Em épocas de crise, como a que estamos a viver com a pandemia, este vício agrava-se ou não?

Aquilo que sabemos sobre os comportamentos aditivos em geral é que, nos momentos de crise financeira, há o risco de haver um aumento dos comportamentos desadaptativos. Neste caso, em particular, uma vez que a crise financeira parece que pode ser resolvida por via do jogo, esse jogo é ainda mais potenciado, porque muitas das pessoas vão à raspadinha procurar resolver muitos dos seus problemas do dia-a-dia e esta ilusão de que é fácil ganhar contribui significativamente para o estabelecimento de comportamentos patológicos.

Toda a evidência aponta no sentido de que situações de crise económica, porque também têm instabilidade do ponto de vista emocional, mais ansiedade, mais sintomas depressivos são contexto em que é de esperar um aumento do número de pessoas a sofrer deste problema.

Para além de investigador, é psiquiatra no Hospital de Braga. Em que estado é que lhe chegam os doentes por causa deste vicio no jogo?

As pessoas que chegam às consultas, normalmente, vêm por iniciativa de familiares e chegam numa fase em que já gastaram todas as suas poupanças, já fizeram empréstimos a amigos e familiares, muitas vezes já fizeram empréstimos a instituições bancários com juros elevadíssimos e, portanto, estão numa situação de completa ruina económica e estão também numa situação de enorme desespero e angústia e experienciam sintomas de ansiedade e sintomas depressivos muito significativos.
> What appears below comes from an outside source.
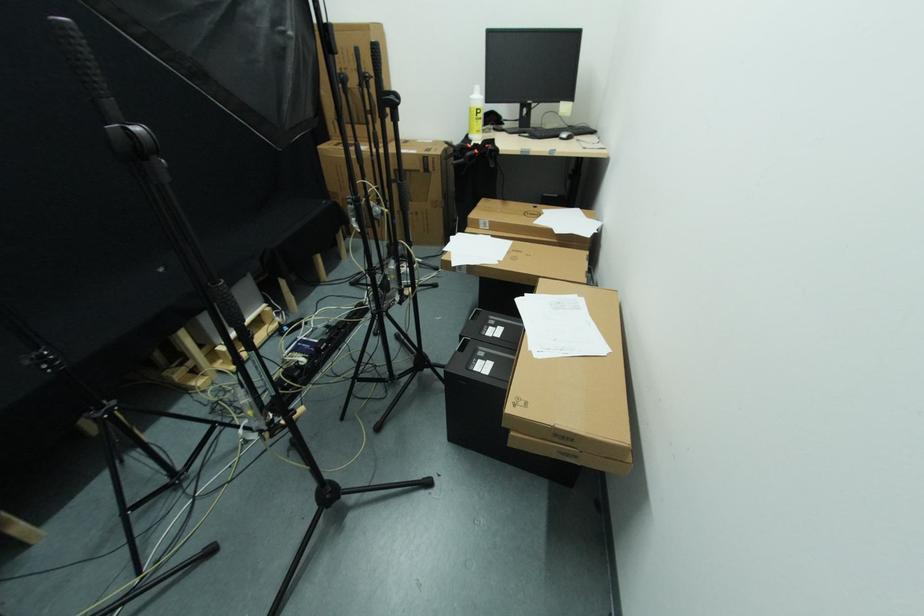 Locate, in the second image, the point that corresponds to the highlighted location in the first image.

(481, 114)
São histórias muito dramáticas que nos chegam e que esbarram na dificuldade que temos, no caso concreto da raspadinha, de impedir que estes comportamentos continuem a acontecer. Quando temos outro tipo de jogo patológico é possível as pessoas pedirem uma exclusão, por exemplo de entrar num casino ou apostar num site de jogo, mas com as raspadinhas nada disso é possível e, portanto, muitas vezes as familiais vêm desesperadas porque sentem-se impotentes para controlar esta situação.